Hi there, im new to this forum, but I am after some help/advice.

I setup my 125litre tank, a few days ago, and let it cycle. Yesterday I bought some play sand, washed it out in the shower untill the water ran clear, and added it to my tank.

This sand is very fine, so it looks more like a smoke cloud, than sand when I added it, but it settled pretty quick. The problem is, a day later, and the water now looks murky, and im wondering if I didn't clean it enough, or if it just needs to cycle through the filter for another couple of days for it to clear.

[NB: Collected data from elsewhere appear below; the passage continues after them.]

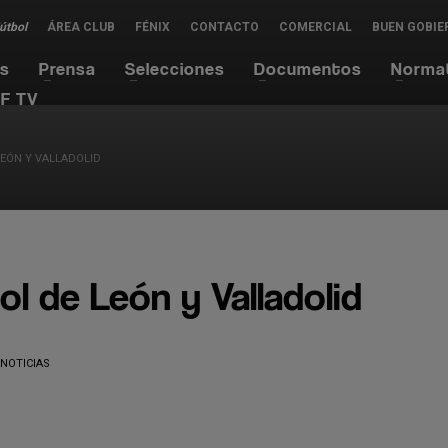
Fútbol
ÁREA CLUB
FÉNIX
CONTACTO
COMERCIAL
BUEN GOBIE
es
Prensa
Selecciones
Documentos
Norma
F TV
LEÓN Y VALLADOLID
ol de León y Valladolid
NOTICIAS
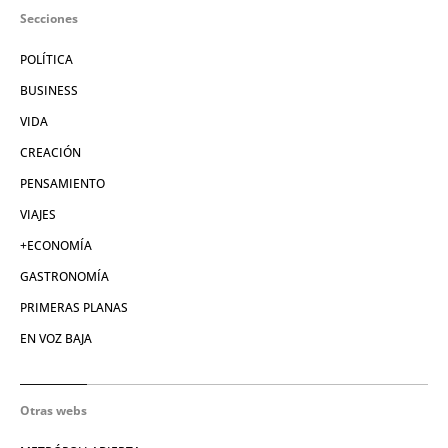
Secciones
POLÍTICA
BUSINESS
VIDA
CREACIÓN
PENSAMIENTO
VIAJES
+ECONOMÍA
GASTRONOMÍA
PRIMERAS PLANAS
EN VOZ BAJA
Otras webs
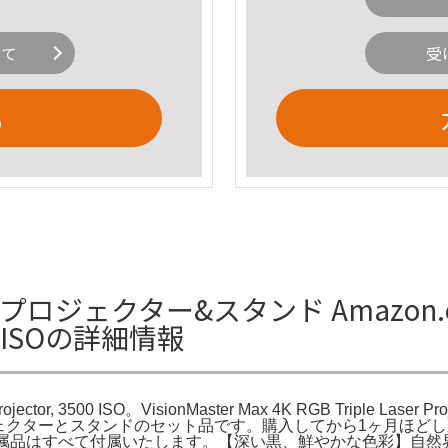
いて
受
る
ax 4Kプロジェクター&スタンド Amazon.com:
3500 ISOの詳細情報
rojector, 3500 ISO。VisionMaster Max 4K RGB Triple Laser P
プロジェクターとスタンドのセット品です。購入してから1ヶ月ほ
品はすべて付属いたします。【深い黒、鮮やかな色彩】自然界の色を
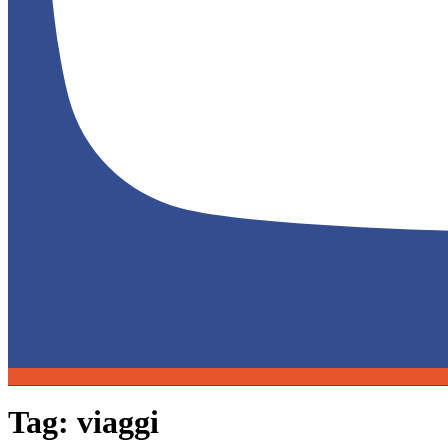
Tag:
viaggi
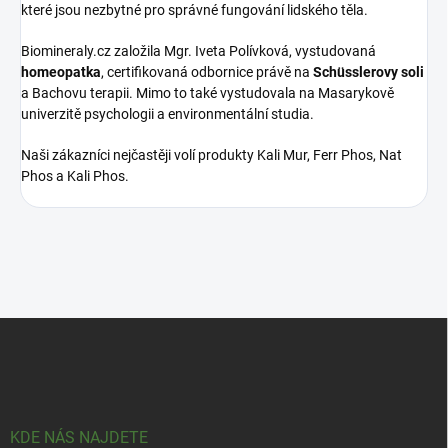
které jsou nezbytné pro správné fungování lidského těla.
Biomineraly.cz založila Mgr. Iveta Polívková, vystudovaná
homeopatka
, certifikovaná odbornice právě na
Schüsslerovy soli
a Bachovu terapii. Mimo to také vystudovala na Masarykově
univerzitě psychologii a environmentální studia.
Naši zákazníci nejčastěji volí produkty Kali Mur, Ferr Phos, Nat
Phos a Kali Phos.
Z
á
p
a
t
í
KDE NÁS NAJDETE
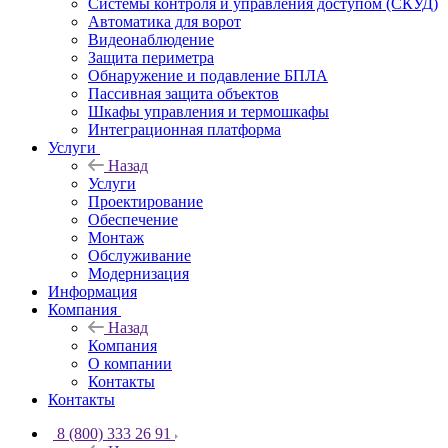
Системы контроля и управления доступом (СКУД)
Автоматика для ворот
Видеонаблюдение
Защита периметра
Обнаружение и подавление БПЛА
Пассивная защита объектов
Шкафы управления и термошкафы
Интеграционная платформа
Услуги
Назад
Услуги
Проектирование
Обеспечение
Монтаж
Обслуживание
Модернизация
Информация
Компания
Назад
Компания
О компании
Контакты
Контакты
8 (800) 333 26 91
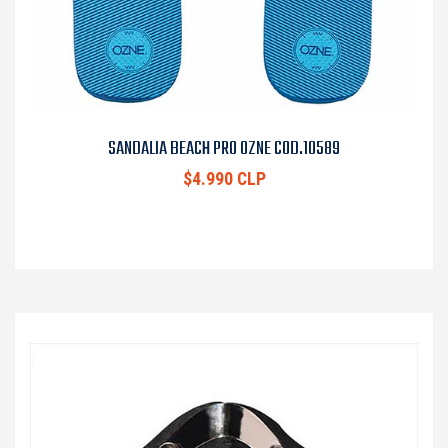
SANDALIA BEACH PRO OZNE COD.10589
$4.990 CLP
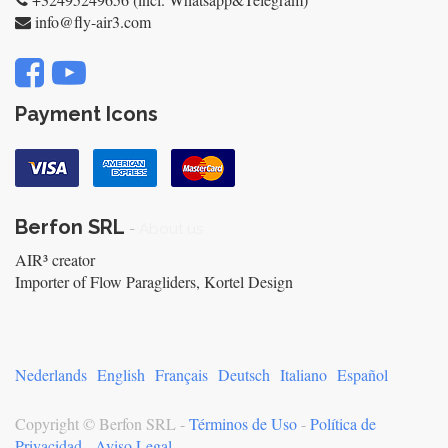
info@fly-air3.com
Payment Icons
Berfon SRL
-
About us
AIR³ creator
Importer of Flow Paragliders, Kortel Design
Nederlands
English
Français
Deutsch
Italiano
Español
Copyright ©
Berfon SRL
-
Términos de Uso
-
Política de
Privacidad
-
Aviso Legal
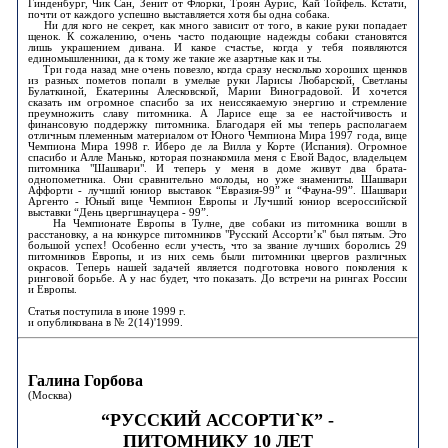
Гинденбург, Чик Сан, Зенит от Флорки, Троян Аурис, Кай Тойфель. Кстати,
почти от каждого успешно выставляется хотя бы одна собака.
Ни для кого не секрет, как много зависит от того, в какие руки попадает
щенок. К сожалению, очень часто подающие надежды собаки становятся
лишь украшением дивана. И какое счастье, когда у тебя появляются
единомышленники, да к тому же такие же азартные как и ты.
Три года назад мне очень повезло, когда сразу несколько хороших щенков
из разных пометов попали в умелые руки Ларисы Любарской, Светланы
Булаткиной, Екатерины Алесковской, Марии Виноградовой. И хочется
сказать им огромное спасибо за их неиссякаемую энергию и стремление
преумножить славу питомника. А Ларисе еще за ее настойчивость и
финансовую поддержку питомника. Благодаря ей мы теперь располагаем
отличным племенным материалом от Юного Чемпиона Мира 1997 года, вице
Чемпиона Мира 1998 г. Иберо де ла Вилла у Корте (Испания). Огромное
спасибо и Алле Манько, которая познакомила меня с Евой Вадос, владельцем
питомника "Шашвари". И теперь у меня в доме живут два брата-
однопометника. Они сравнительно молоды, но уже знамениты. Шашвари
Аффорти - лучший юниор выставок “Евразия-99” и “Фауна-99”. Шашвари
Аргенто - Юный вице Чемпион Европы и Лучший юниор всероссийской
выставки “День цвергшнауцера - 99”.
На Чемпионате Европы в Тулне, две собаки из питомника вошли в
расстановку, а на конкурсе питомников "Русский Ассорти’к" был пятым. Это
большой успех! Особенно если учесть, что за звание лучших боролись 29
питомников Европы, и из них семь были питомники цвергов различных
окрасов. Теперь нашей задачей является подготовка нового поколения к
ринговой борьбе. А у нас будет, что показать. До встречи на рингах России
и Европы.
Статья поступила в июне 1999 г.
и опубликована в № 2(14)'1999.
Галина Горбова
(Москва)
“РУССКИЙ АССОРТИ`К” -
ПИТОМНИКУ 10 ЛЕТ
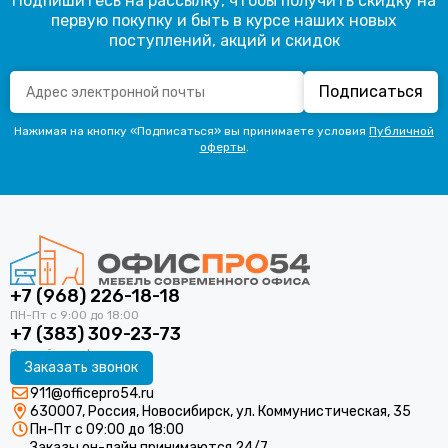
Подпишитесь на рассылку, чтобы получить скидку на
первую покупку и быть в курсе наших новых
поступлений, акций и скидок
Подписаться
Нажимая на кнопку «Подписаться» вы принимаете условия
Публичной
оферты
.
+7 (968) 226-18-18
+7 (383) 309-23-73
Заказать звонок
911@officepro54.ru
630007, Россия, Новосибирск, ул. Коммунистическая, 35
Пн-Пт с 09:00 до 18:00
Заказы он-лайн принимаются 24/7.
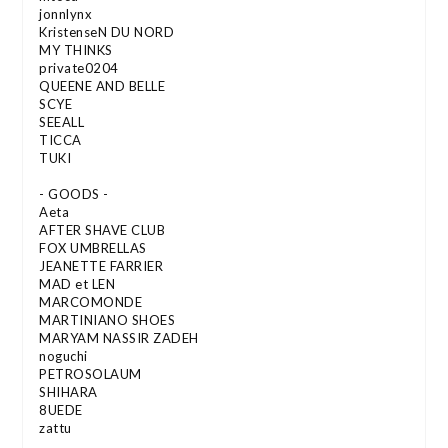
jonnlynx
KristenseN DU NORD
MY THINKS
private0204
QUEENE AND BELLE
SCYE
SEEALL
TICCA
TUKI
- GOODS -
Aeta
AFTER SHAVE CLUB
FOX UMBRELLAS
JEANETTE FARRIER
MAD et LEN
MARCOMONDE
MARTINIANO SHOES
MARYAM NASSIR ZADEH
noguchi
PETROSOLAUM
SHIHARA
8UEDE
zattu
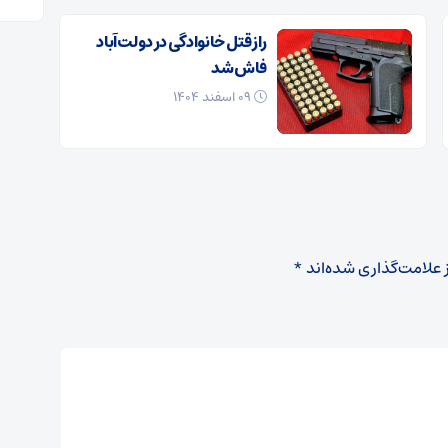
راز قتل خانوادگی در دولت‌آباد
فاش شد
۰۹ اسفند ۱۴۰۴
 علامت‌گذاری شده‌اند
*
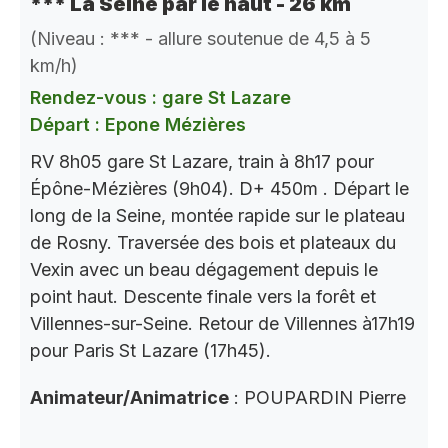
*** La Seine par le haut - 26 km
(Niveau : *** - allure soutenue de 4,5 à 5
km/h)
Rendez-vous : gare St Lazare
Départ : Epone Mézières
RV 8h05 gare St Lazare, train à 8h17 pour
Épône-Mézières (9h04). D+ 450m . Départ le
long de la Seine, montée rapide sur le plateau
de Rosny. Traversée des bois et plateaux du
Vexin avec un beau dégagement depuis le
point haut. Descente finale vers la forêt et
Villennes-sur-Seine. Retour de Villennes à17h19
pour Paris St Lazare (17h45).
Animateur/Animatrice
: POUPARDIN Pierre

I will be adding another filter to the other side of the tank next week, as the one I have is only rated up to 120litres.

Here's some pics of what it looks like. Is this normal?


----------



## majerah1 (Oct 29, 2010)

Did you add the sand after the water?Sometimes it will take several days for it to all settle down.You can help by doing waterchanges.


----------



## AndehX (Jan 14, 2012)

yes I added it about 2 days after I filled the tank. If it doesnt clear up by monday, ill do a 50% water change


----------



## AndehX (Jan 14, 2012)

Ok, I did the water change, and the water looks a little better now. Still a bit murky from the side, but im not sure if its the light on the tank thats causing that or not.


----------



## drunkenbeast (Nov 13, 2011)

keep doing water changes...it will eventually settle down it happens to most people


----------



## ChessieSFR (Dec 30, 2011)

Also be sure to be careful when adding new water in the changes that you're not stirring up the sand again. I pour new water into a small bowl that I hold at the waterline so that the flow of water is a current across the top of the tank, instead of a powerful jet into the bottom.

When I added my sand, I had to do a complete water change, but when I added water carefully, it settled very quickly after that.

Chessie


----------



## AndehX (Jan 14, 2012)

Yeah, I put a bowl at the bottom of the tank to stop the sand from clouding the tank again. I will probably do another water change tomorrow.


----------